▶ _TO DO_:
Where the data below contains pictures, omit them; output the rest word for word.

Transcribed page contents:
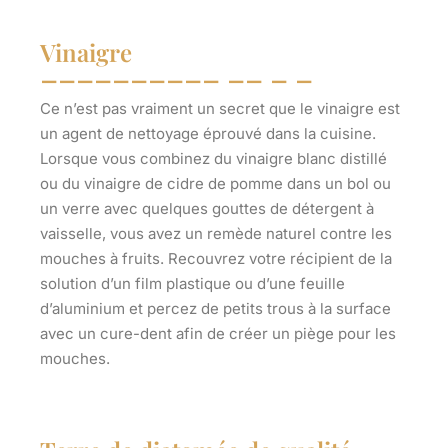
Vinaigre
Ce n’est pas vraiment un secret que le vinaigre est
un agent de nettoyage éprouvé dans la cuisine.
Lorsque vous combinez du vinaigre blanc distillé
ou du vinaigre de cidre de pomme dans un bol ou
un verre avec quelques gouttes de détergent à
vaisselle, vous avez un remède naturel contre les
mouches à fruits. Recouvrez votre récipient de la
solution d’un film plastique ou d’une feuille
d’aluminium et percez de petits trous à la surface
avec un cure-dent afin de créer un piège pour les
mouches.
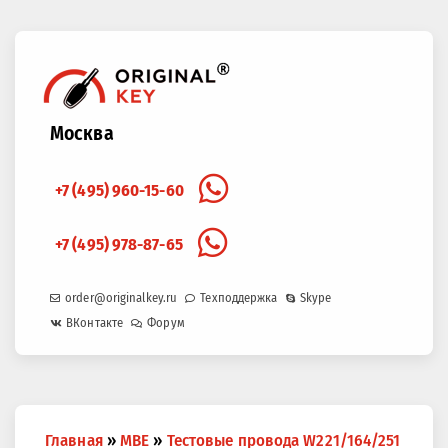
Москва
+7 (495) 960-15-60
+7 (495) 978-87-65
order@originalkey.ru
Техподдержка
Skype
ВКонтакте
Форум
Вы
Главная
»
MBE
»
Тестовые провода W221/164/251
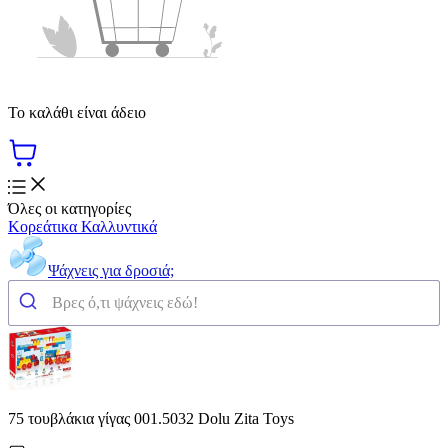
Το καλάθι είναι άδειο
Όλες οι κατηγορίες
Κορεάτικα Καλλυντικά
Ψάχνεις για δροσιά;
75 τουβλάκια γίγας 001.5032 Dolu Zita Toys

▶ _EXERCISE OUTPUT_:
Vinaigre
Ce n’est pas vraiment un secret que le vinaigre est
un agent de nettoyage éprouvé dans la cuisine.
Lorsque vous combinez du vinaigre blanc distillé
ou du vinaigre de cidre de pomme dans un bol ou
un verre avec quelques gouttes de détergent à
vaisselle, vous avez un remède naturel contre les
mouches à fruits. Recouvrez votre récipient de la
solution d’un film plastique ou d’une feuille
d’aluminium et percez de petits trous à la surface
avec un cure-dent afin de créer un piège pour les
mouches.
Москва
+7 (495) 960-15-60
+7 (495) 978-87-65
order@originalkey.ru
Техподдержка
Skype
ВКонтакте
Форум
Вы
Главная
»
MBE
»
Тестовые провода W221/164/251
Το καλάθι είναι άδειο
Όλες οι κατηγορίες
Κορεάτικα Καλλυντικά
Ψάχνεις για δροσιά;
75 τουβλάκια γίγας 001.5032 Dolu Zita Toys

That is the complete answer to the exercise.